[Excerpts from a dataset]
*** Begin section ***
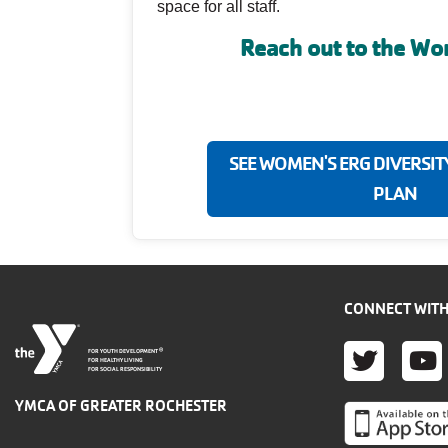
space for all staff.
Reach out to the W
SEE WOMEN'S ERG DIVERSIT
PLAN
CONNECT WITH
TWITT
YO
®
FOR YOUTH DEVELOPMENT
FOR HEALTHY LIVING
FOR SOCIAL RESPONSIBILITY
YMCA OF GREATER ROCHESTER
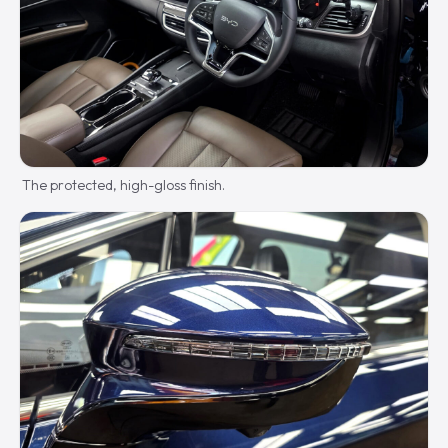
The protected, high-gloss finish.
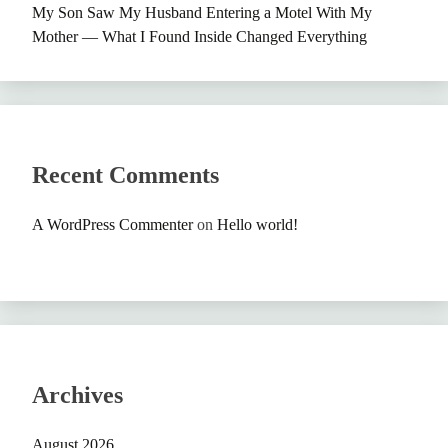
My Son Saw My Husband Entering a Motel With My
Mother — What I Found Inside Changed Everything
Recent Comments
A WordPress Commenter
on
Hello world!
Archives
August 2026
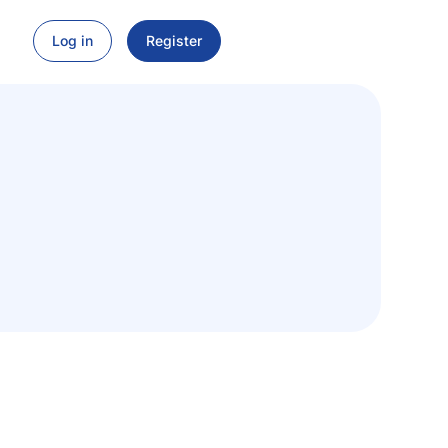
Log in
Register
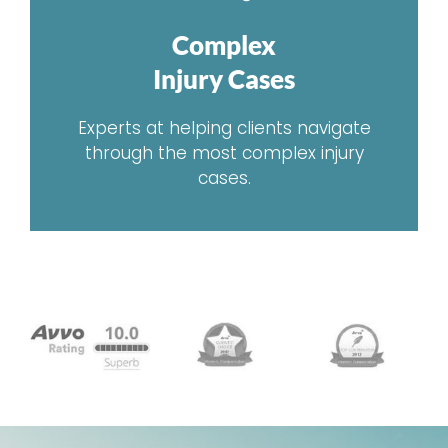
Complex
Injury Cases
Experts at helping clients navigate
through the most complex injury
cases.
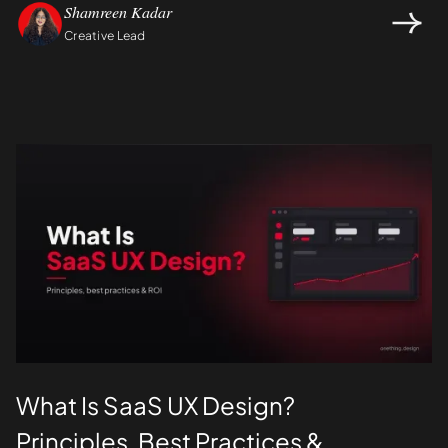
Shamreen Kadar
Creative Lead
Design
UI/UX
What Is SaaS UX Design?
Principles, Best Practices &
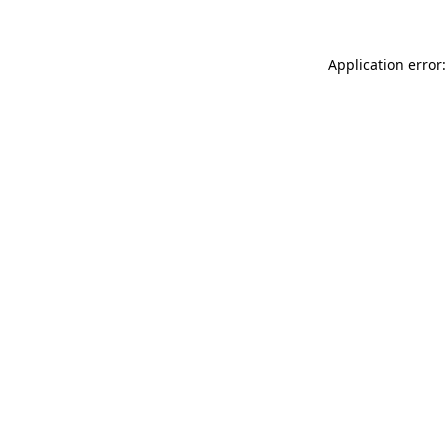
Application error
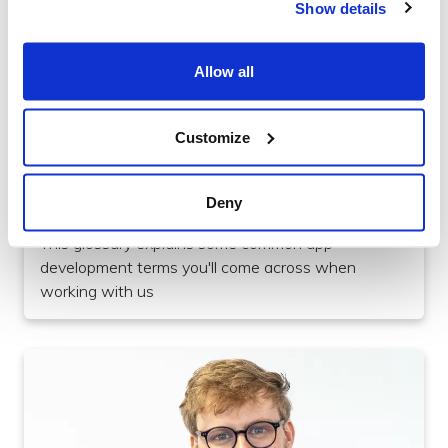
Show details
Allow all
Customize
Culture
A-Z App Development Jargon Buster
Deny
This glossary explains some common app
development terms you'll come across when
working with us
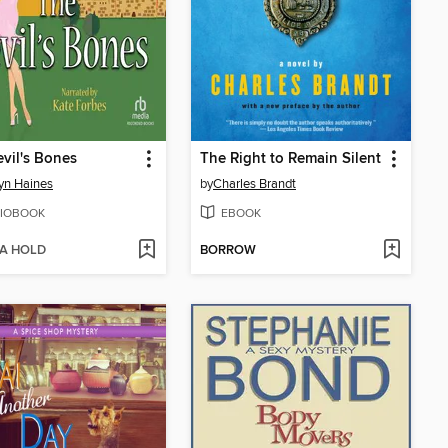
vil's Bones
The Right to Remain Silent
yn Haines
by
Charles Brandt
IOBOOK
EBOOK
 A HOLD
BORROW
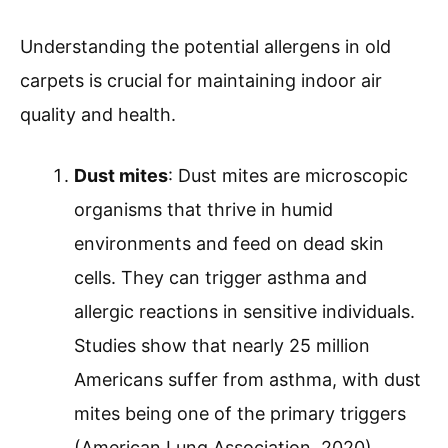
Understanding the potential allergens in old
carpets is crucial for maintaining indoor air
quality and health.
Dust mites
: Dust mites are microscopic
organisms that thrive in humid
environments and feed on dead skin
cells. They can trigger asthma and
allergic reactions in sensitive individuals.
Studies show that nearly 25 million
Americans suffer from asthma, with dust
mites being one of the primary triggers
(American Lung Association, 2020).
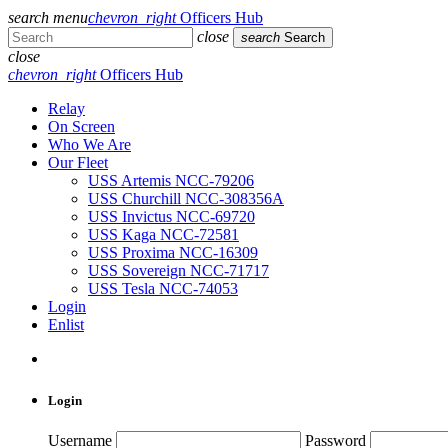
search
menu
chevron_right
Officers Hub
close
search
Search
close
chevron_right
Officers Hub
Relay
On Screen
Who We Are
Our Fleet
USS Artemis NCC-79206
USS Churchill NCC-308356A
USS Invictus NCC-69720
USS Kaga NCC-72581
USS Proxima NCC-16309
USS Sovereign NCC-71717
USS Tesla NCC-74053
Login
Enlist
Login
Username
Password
*** End section ***
*** Begin section ***
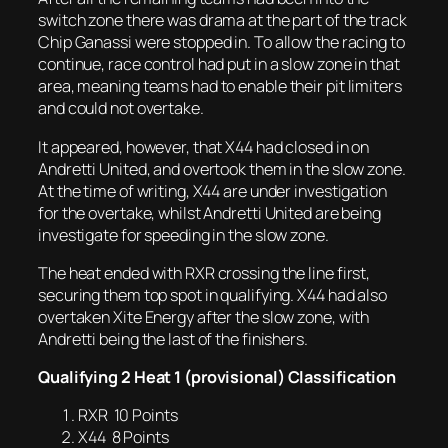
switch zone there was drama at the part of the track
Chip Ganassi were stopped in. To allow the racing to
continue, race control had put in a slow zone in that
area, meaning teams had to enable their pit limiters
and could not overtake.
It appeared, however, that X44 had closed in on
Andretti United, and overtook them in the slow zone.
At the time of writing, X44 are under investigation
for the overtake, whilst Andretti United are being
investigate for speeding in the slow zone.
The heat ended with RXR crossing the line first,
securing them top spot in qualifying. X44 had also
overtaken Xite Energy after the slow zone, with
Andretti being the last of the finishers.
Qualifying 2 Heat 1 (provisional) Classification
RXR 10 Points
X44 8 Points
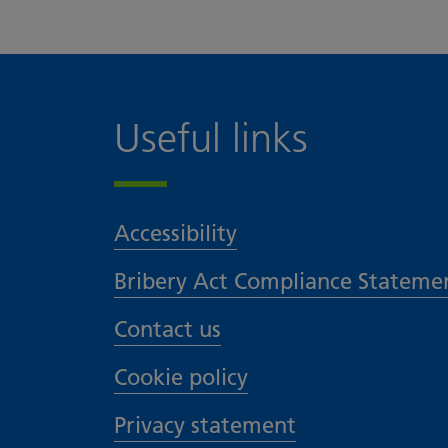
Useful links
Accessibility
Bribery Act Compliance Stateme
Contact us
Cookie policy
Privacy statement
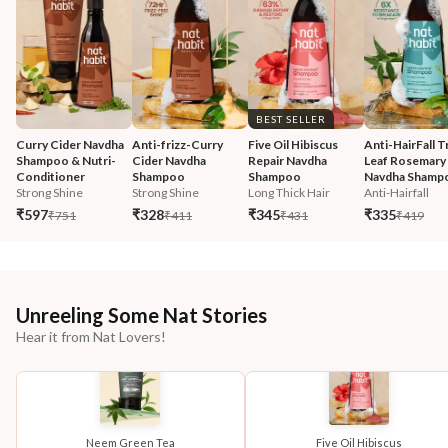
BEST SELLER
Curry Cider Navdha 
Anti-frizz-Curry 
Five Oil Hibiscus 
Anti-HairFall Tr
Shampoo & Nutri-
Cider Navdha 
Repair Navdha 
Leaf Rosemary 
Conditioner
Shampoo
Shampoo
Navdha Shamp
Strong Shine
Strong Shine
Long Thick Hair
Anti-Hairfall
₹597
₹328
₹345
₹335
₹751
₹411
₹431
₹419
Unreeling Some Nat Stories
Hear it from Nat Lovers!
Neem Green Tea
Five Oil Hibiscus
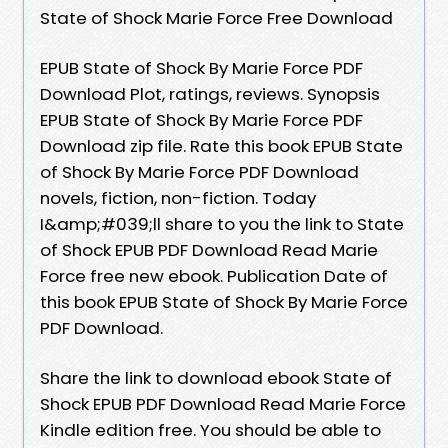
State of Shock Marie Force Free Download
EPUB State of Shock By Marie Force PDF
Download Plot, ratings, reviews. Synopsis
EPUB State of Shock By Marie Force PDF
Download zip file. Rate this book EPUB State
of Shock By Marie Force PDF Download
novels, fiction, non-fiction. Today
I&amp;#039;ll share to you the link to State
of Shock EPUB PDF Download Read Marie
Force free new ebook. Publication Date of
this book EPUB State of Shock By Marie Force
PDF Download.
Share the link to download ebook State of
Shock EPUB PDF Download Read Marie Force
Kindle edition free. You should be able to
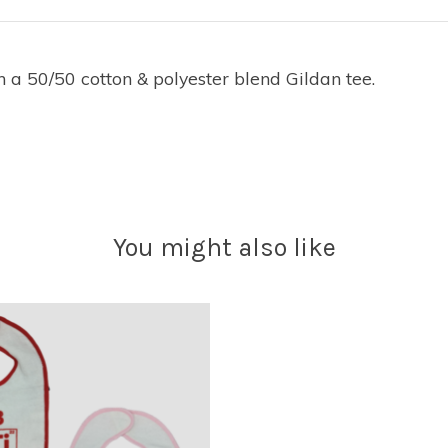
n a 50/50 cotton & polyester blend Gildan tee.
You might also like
*** End section ***
*** Begin section ***
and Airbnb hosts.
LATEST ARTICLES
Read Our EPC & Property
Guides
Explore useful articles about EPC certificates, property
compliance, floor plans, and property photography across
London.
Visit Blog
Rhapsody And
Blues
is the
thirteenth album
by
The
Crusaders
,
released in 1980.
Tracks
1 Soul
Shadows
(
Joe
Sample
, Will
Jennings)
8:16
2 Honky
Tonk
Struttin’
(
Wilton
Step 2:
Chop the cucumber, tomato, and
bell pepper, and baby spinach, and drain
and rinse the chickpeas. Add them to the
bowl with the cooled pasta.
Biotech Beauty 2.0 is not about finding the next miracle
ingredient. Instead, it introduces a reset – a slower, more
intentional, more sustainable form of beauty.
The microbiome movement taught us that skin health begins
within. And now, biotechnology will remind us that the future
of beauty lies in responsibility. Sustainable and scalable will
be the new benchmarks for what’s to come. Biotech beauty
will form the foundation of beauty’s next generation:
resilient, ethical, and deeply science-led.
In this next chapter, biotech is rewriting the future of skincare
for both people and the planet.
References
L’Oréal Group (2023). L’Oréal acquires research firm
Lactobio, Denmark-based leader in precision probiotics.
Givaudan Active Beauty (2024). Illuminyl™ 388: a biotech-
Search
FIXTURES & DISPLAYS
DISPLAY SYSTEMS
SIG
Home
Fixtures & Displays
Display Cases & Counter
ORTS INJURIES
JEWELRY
*** End section ***
## WHAT YOU HAVE TO DO:
Starting with the line that holds "of Shock By Marie Force PDF Download" and ending with the line that holds "Kindle edition free. You should be able to", retype every line in the data above exactly, and nothing else.

## TASK SOLUTION:
of Shock By Marie Force PDF Download
novels, fiction, non-fiction. Today
I&amp;#039;ll share to you the link to State
of Shock EPUB PDF Download Read Marie
Force free new ebook. Publication Date of
this book EPUB State of Shock By Marie Force
PDF Download.
Share the link to download ebook State of
Shock EPUB PDF Download Read Marie Force
Kindle edition free. You should be able to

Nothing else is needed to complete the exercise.